This question is similar to (but I believe different from) Efficient way to shuffle lists within a list in Python
My input: a JSON lines file (approx 10M lines) where each line is a JSON representation of a dictionary with a primary key guaranteed to contain a unique value for each line, and another key whose value is a list (length between 1 and 500 items; mean is ~15) that I need to shuffle, along with other key/value pairs, e.g.,
{'primary_key': 'some_unique_value', 'the_list': <list (of strings)>, 'foo': <string>, 'bar': <int>}
My need: a Python dictionary whose keys are the ~10M unique values of the input file's primary key, and whose value is a dictionary containing the shuffled lists, e.g.,
{'some_unique_value': {'the_list': <sorted version of list (of strings)>, 'foo': <string>, 'bar': <int>}}
Naive approach:
mydict = {}
with smartopen (myfile) as inf:
for line in inf:
j_dict = json.loads(line.rstrip())
key = j_dict.pop('primary_key')
mydict[key] = j_dict
random.shuffle(mydict[key]['the_list'])
Smartopen is streaming the file in through a decompression pipe.

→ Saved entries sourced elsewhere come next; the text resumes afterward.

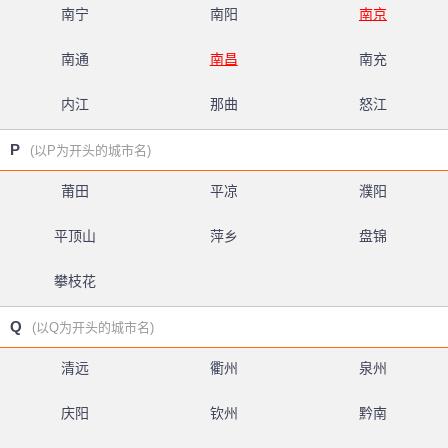
南宁
南阳
南京
南通
南昌
南充
内江
那曲
怒江
P
(以P为开头的城市名)
莆田
平凉
濮阳
平顶山
萍乡
盘锦
攀枝花
Q
(以Q为开头的城市名)
清远
衢州
泉州
庆阳
钦州
黔南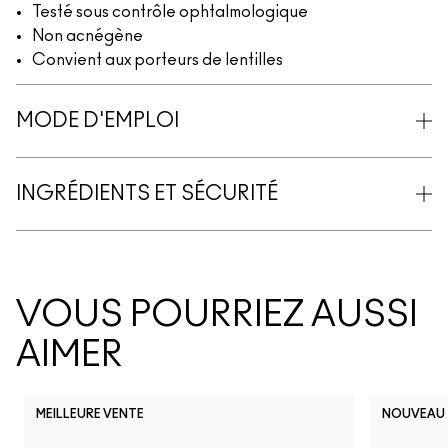
Testé sous contrôle ophtalmologique
Non acnégène
Convient aux porteurs de lentilles
MODE D'EMPLOI
INGRÉDIENTS ET SÉCURITÉ
VOUS POURRIEZ AUSSI
AIMER
MEILLEURE VENTE
NOUVEAU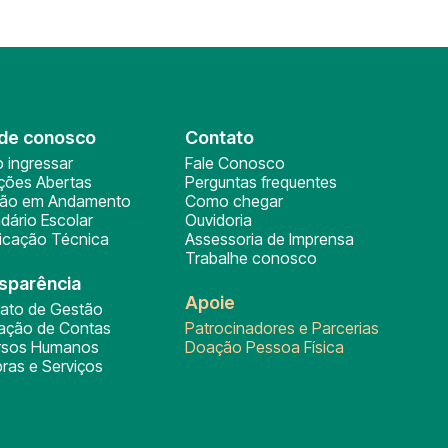
de conosco
Contato
 ingressar
Fale Conosco
ições Abertas
Perguntas frequentes
ção em Andamento
Como chegar
dário Escolar
Ouvidoria
ficação Técnica
Assessoria de Imprensa
Trabalhe conosco
sparência
Apoie
rato de Gestão
tação de Contas
Patrocinadores e Parcerias
rsos Humanos
Doação Pessoa Física
ras e Serviços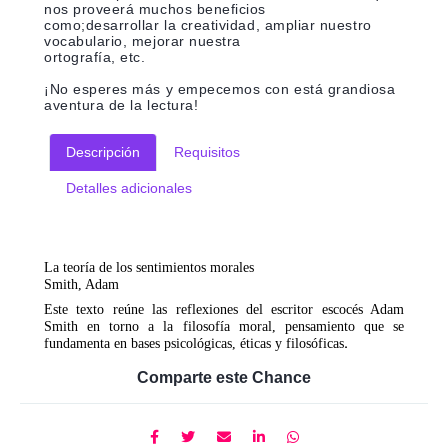
nos proveerá muchos beneficios
como;desarrollar la creatividad, ampliar nuestro
vocabulario, mejorar nuestra
ortografía, etc.
¡No esperes más y empecemos con está grandiosa
aventura de la lectura!
Descripción
Requisitos
Detalles adicionales
La teoría de los sentimientos morales
Smith, Adam
Este texto reúne las reflexiones del escritor escocés Adam
Smith en torno a la filosofía moral, pensamiento que se
fundamenta en bases psicológicas, éticas y filosóficas
.
Comparte este Chance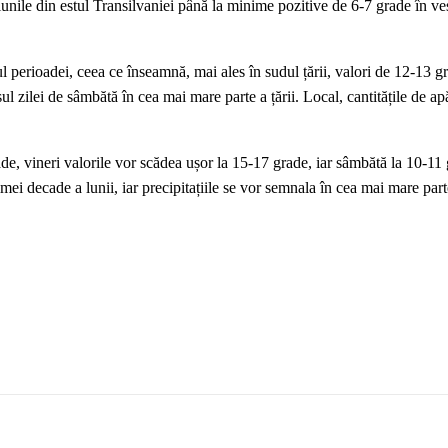
unile din estul Transilvaniei până la minime pozitive de 6-7 grade în ves
 perioadei, ceea ce înseamnă, mai ales în sudul țării, valori de 12-13 g
ursul zilei de sâmbătă în cea mai mare parte a țării. Local, cantitățile de a
ade, vineri valorile vor scădea ușor la 15-17 grade, iar sâmbătă la 10-11 
mei decade a lunii, iar precipitațiile se vor semnala în cea mai mare parte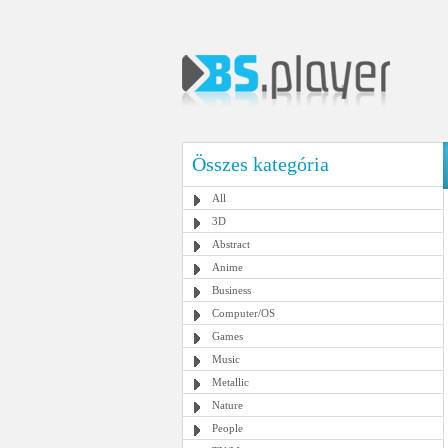
Összes kategória
All
3D
Abstract
Anime
Business
Computer/OS
Games
Music
Metallic
Nature
People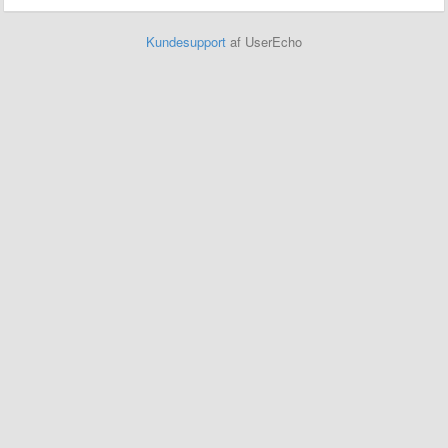
Kundesupport
af UserEcho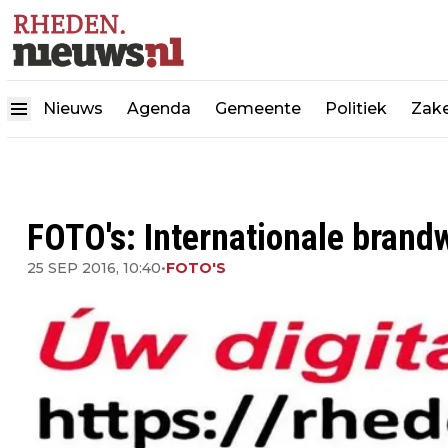
Nieuws
Agenda
Gemeente
Politiek
Zake
FOTO's: Internationale brand
25 SEP 2016, 10:40
•
FOTO'S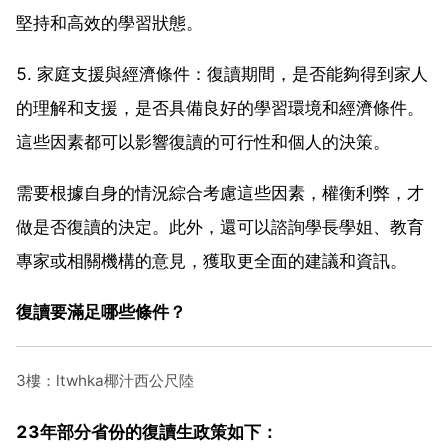
堅持和高效的學習狀態。
5. 家庭支援與經濟條件：復讀期間，是否能夠得到家人
的理解和支援，是否具備良好的學習環境和經濟條件。
這些因素都可以影響復讀的可行性和個人的決策。
需要根據自身的情況綜合考慮這些因素，權衡利弊，才
做是否復讀的決定。此外，還可以諮詢學長學姐、教育
專家或相關機構的意見，獲取更全面的建議和資訊。
復讀要滿足哪些條件？
3樓：ltwhka椰汁西公尺陸
23年部分省份的復讀生政策如下：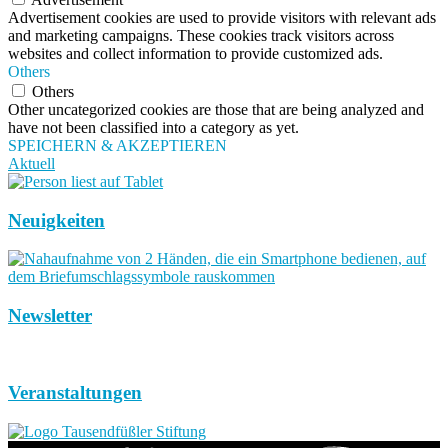
Advertisement cookies are used to provide visitors with relevant ads
and marketing campaigns. These cookies track visitors across
websites and collect information to provide customized ads.
Others
Others
Other uncategorized cookies are those that are being analyzed and
have not been classified into a category as yet.
SPEICHERN & AKZEPTIEREN
Aktuell
Neuigkeiten
Newsletter
Veranstaltungen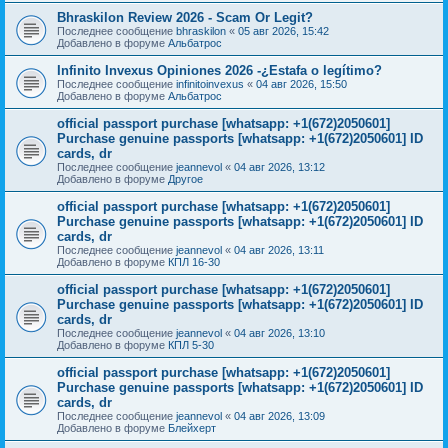
Bhraskilon Review 2026 - Scam Or Legit?
Последнее сообщение
bhraskilon
«
05 авг 2026, 15:42
Добавлено в форуме
Альбатрос
Infinito Invexus Opiniones 2026 -¿Estafa o legítimo?
Последнее сообщение
infinitoinvexus
«
04 авг 2026, 15:50
Добавлено в форуме
Альбатрос
official passport purchase [whatsapp: +1(672)2050601]
Purchase genuine passports [whatsapp: +1(672)2050601] ID
cards, dr
Последнее сообщение
jeannevol
«
04 авг 2026, 13:12
Добавлено в форуме
Другое
official passport purchase [whatsapp: +1(672)2050601]
Purchase genuine passports [whatsapp: +1(672)2050601] ID
cards, dr
Последнее сообщение
jeannevol
«
04 авг 2026, 13:11
Добавлено в форуме
КПЛ 16-30
official passport purchase [whatsapp: +1(672)2050601]
Purchase genuine passports [whatsapp: +1(672)2050601] ID
cards, dr
Последнее сообщение
jeannevol
«
04 авг 2026, 13:10
Добавлено в форуме
КПЛ 5-30
official passport purchase [whatsapp: +1(672)2050601]
Purchase genuine passports [whatsapp: +1(672)2050601] ID
cards, dr
Последнее сообщение
jeannevol
«
04 авг 2026, 13:09
Добавлено в форуме
Блейхерт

Based on the question linked above, it looks like I might be better off with np.random.shuffle()
. But if I'm reading that thread correctly, it looks like the poster also got a speedup by using list comprehension rather than a for loop. Am I likely to get a benefit from figuring out how to write this as a dictionary comprehension in this case where I'm probably limited by I/O speed streaming the decompression in from disk?
I have an HPC computing array at my disposal so if there's a good way to parallelize the shuffle operations, I have the hardware to support that. I don't have experience with parallelizing Python code at all (yet!). But it seems like it could be an embarrassingly parallel problem if I could figure out how to set it up? (In that case, maybe i do need to rewrite as a dictionary comprehension?)
I haven't benchmarked the different options since I'm not sure how I'd even express what I need in a dictionary comprehension, and I'm not sure what options might exist to parallelize the creation of a dictionary (since all the examples I can find use lists).